De vuelta a la normalidad de una sociedad anormal

Los discursos optimistas de inicios de la pandemia con relación a que saldríamos más humanos, solidarios y unidos han terminado por desintegrarse al estrellarse con la realidad. No era posible que saliéramos diferentes si en ningún momento tomamos la decisión de cambiar. Al contrario, invertimos nuestras energías en sembrar egoísmos y odios y, aquí estamos, al final del confinamiento ensayando y avanzando hacia nuevas formas de hacer lo mismo. Volvemos más desgastados emocionalmente, más pobres, más quebrados y más endeudados. Volvemos a ese estilo de vida en el que se asume con toda naturalidad el ser los campeones con la más alta tasa de feminicidios de Latinoamérica y el Caribe. Siete de cada diez salvadoreñas sufrirán algún tipo de violencia y serán denigradas mientras el resto de ciudadanos observarán indiferentes o se sumarán al desprecio y el odio por razones tan inverosímiles como la politiquería.
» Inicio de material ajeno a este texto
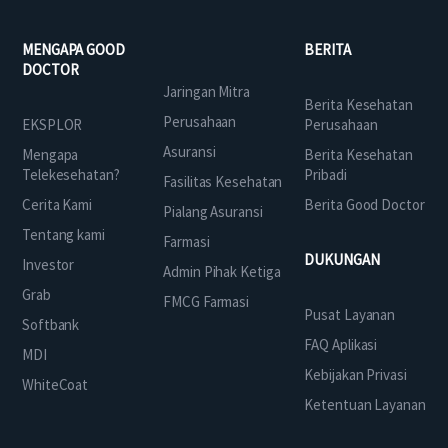
MENGAPA GOOD
BERITA
DOCTOR
Jaringan Mitra
Berita Kesehatan
Perusahaan
EKSPLOR
Perusahaan
Asuransi
Mengapa
Berita Kesehatan
Telekesehatan?
Pribadi
Fasilitas Kesehatan
Cerita Kami
Berita Good Doctor
Pialang Asuransi
Tentang kami
Farmasi
DUKUNGAN
Investor
Admin Pihak Ketiga
Grab
FMCG Farmasi
Pusat Layanan
Softbank
FAQ Aplikasi
MDI
Kebijakan Privasi
WhiteCoat
Ketentuan Layanan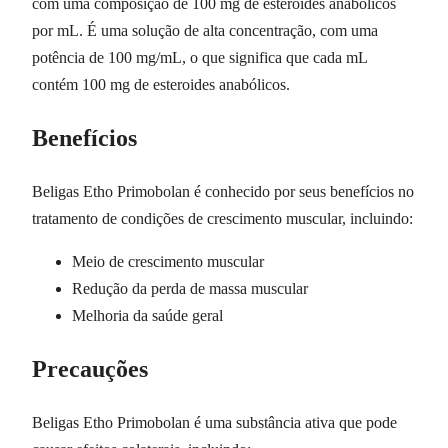
com uma composição de 100 mg de esteroides anabólicos
por mL. É uma solução de alta concentração, com uma
potência de 100 mg/mL, o que significa que cada mL
contém 100 mg de esteroides anabólicos.
Benefícios
Beligas Etho Primobolan é conhecido por seus benefícios no
tratamento de condições de crescimento muscular, incluindo:
Meio de crescimento muscular
Redução da perda de massa muscular
Melhoria da saúde geral
Precauções
Beligas Etho Primobolan é uma substância ativa que pode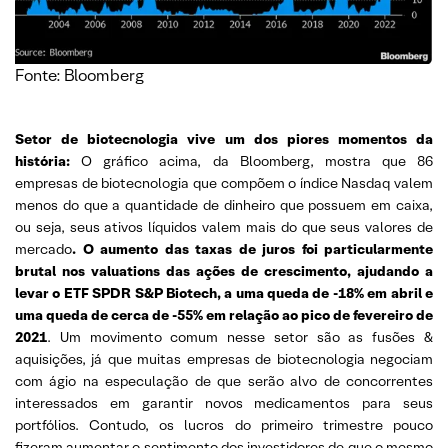
Fonte: Bloomberg
Setor de biotecnologia vive um dos piores momentos da
história:
O gráfico acima, da Bloomberg, mostra que 86
empresas de biotecnologia que compõem o índice Nasdaq valem
menos do que a quantidade de dinheiro que possuem em caixa,
ou seja, seus ativos líquidos valem mais do que seus valores de
mercado
. O aumento das taxas de juros foi particularmente
brutal nos valuations das ações de crescimento, ajudando a
levar o ETF SPDR S&P Biotech, a uma queda de -18% em abril e
uma queda de cerca de -55% em relação ao pico de fevereiro de
2021
. Um movimento comum nesse setor são as fusões &
aquisições, já que muitas empresas de biotecnologia negociam
com ágio na especulação de que serão alvo de concorrentes
interessados ​​em garantir novos medicamentos para seus
portfólios. Contudo, os lucros do primeiro trimestre pouco
fizeram aumentar o sentimento dos investidores de que o mesmo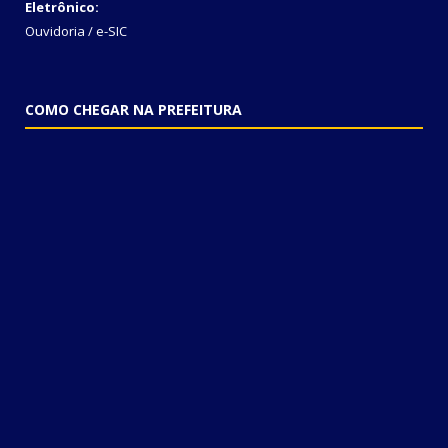
Eletrônico:
Ouvidoria
/
e-SIC
COMO CHEGAR NA PREFEITURA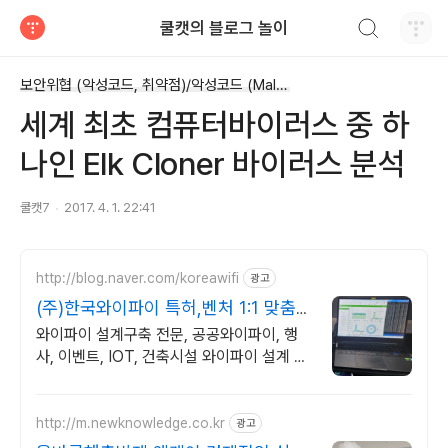
검색하기
쿨캣의 블로그 놀이
티스토리
보안위협 (악성코드, 취약점)/악성코드 (Malware)
세계 최초 컴퓨터바이러스 중 하
나인 Elk Cloner 바이러스 분석
쿨캣7
2017. 4. 1. 22:41
http://blog.naver.com/koreawifi
광고
(주)한국와이파이 특허,벤처 1:1 맞춤
상담 및 견적
와이파이 설계구축 전문, 공공와이파이, 행
사, 이벤트, IOT, 건축시설 와이파이 설계 구
축 프로모션 전문회사, 팝업스토어 등 다수
레퍼런스 보유
http://m.newknowledge.co.kr
광고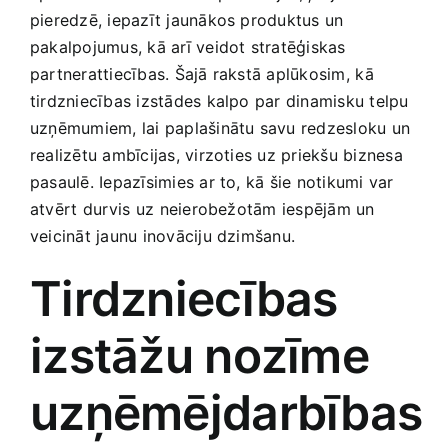
Medicīnas preces
pieredzē, ‍iepazīt jaunākos produktus⁢ un
pakalpojumus, kā ‍arī veidot ​stratēģiskas
Mobilie telefoni, planšetdatori
partnerattiecības.‌ Šajā rakstā aplūkosim, ⁣kā
tirdzniecības izstādes kalpo par​ dinamisku ‌telpu
uzņēmumiem, lai paplašinātu savu ​redzesloku un
Pakalpojumi
realizētu ambīcijas, ‌virzoties uz priekšu biznesa
pasaulē. Iepazīsimies ar to, kā šie notikumi var
Pārtikas preces
atvērt⁣ durvis uz ⁢neierobežotām iespējām un
veicināt jaunu inovāciju dzimšanu.
Preces birojam
Tirdzniecības
Preces pieaugušajiem
‍izstāžu nozīme
uzņēmējdarbības⁣
Rotaļlietas, bērnu preces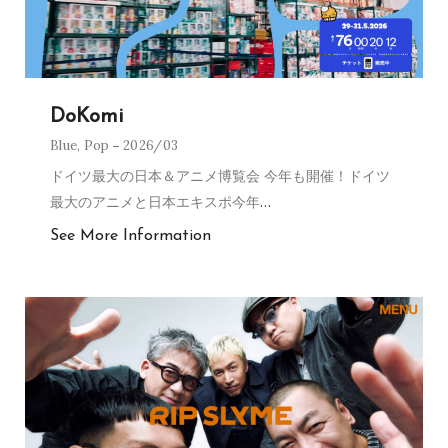
DoKomi
Blue
,
Pop
2026/03
ドイツ最大の日本＆アニメ博覧会 今年も開催！ドイツ
最大のアニメと日本エキスポ今年
…
See More Information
La otra epidemia, la de la violencia, también continúa, con un incremento en el último mes. Y eso no debe extrañar pues el problema continúa manejándose electoralmente sin tocar las raíces que lo provocan. La mala noticia es que con el hundimiento de la economía las raíces de marginación y carencia de oportunidades se verán potenciadas. Sumado a eso, la política antiinmigrante de los Estados Unidos y de los países del Triángulo Norte de Centroamérica le pondrán mayor presión a un caldo social de por sí explosivo. El final del confinamiento no podía darnos una sociedad más solidaria y sensible si nunca se asumió la responsabilidad de tomar las decisiones correctas en el momento oportuno. Un momento que pasó sin saberlo aprovechar.

La sociedad salvadoreña polarizada y dividida, desigual e injusta, es un gran espacio en el que los cristianos disponemos de un campo misionero inmenso que nos llama y desafía. La razón para un futuro lo es la convicción de la potencia transformadora del Evangelio. Pero, la Iglesia no podrá asumir con propiedad la tarea sin desarrollar una cosmovisión cristiana que la ayude a interpretar la historia y la vida en sus múltiples expresiones; que le dé esperanza, que aliente la solidaridad y profundice la confianza en medio de tanto dolor.

Lejos de desalentarnos y adoptar un sentido de huida la nueva conflictividad debe ser un elemento responsabilizador y animante que nos oriente a los creyentes hacia la realización de nuestra misión. La clave de las buenas nuevas es el quiebre en la manera usual de hacer las cosas. Cuando Jesús dijo “amen a sus enemigos”, invitaba a una ruptura con la manera común de tratar a los enemigos. La auténtica fe es aquella que se mide por la dimensión del rompimiento con las formas pecaminosas. Hay mucho que romper en nuestra sociedad anormal, sin dudas. Derrotar la venganza con la tolerancia, el egoísmo con la generosidad, la corrupción con la honestidad, la malacrianza con el respeto. Se requiere sembrar perdón y comprensión. La medida de la conversión se encuentra en ese momento decisivo e íntimo en que decidimos actuar de manera diferente y, mientras halla esa conversión, habrá esperanza en que las cosas serán finalmente diferentes. Solo llegamos a ser distintos con la decisión de tomar el camino diferente, el que no es usual. Para ello, no es indispensable una pandemia. Basta con la voluntad de cambio honesta y sincera. De corazón y no de palabras, como dijo Jesús.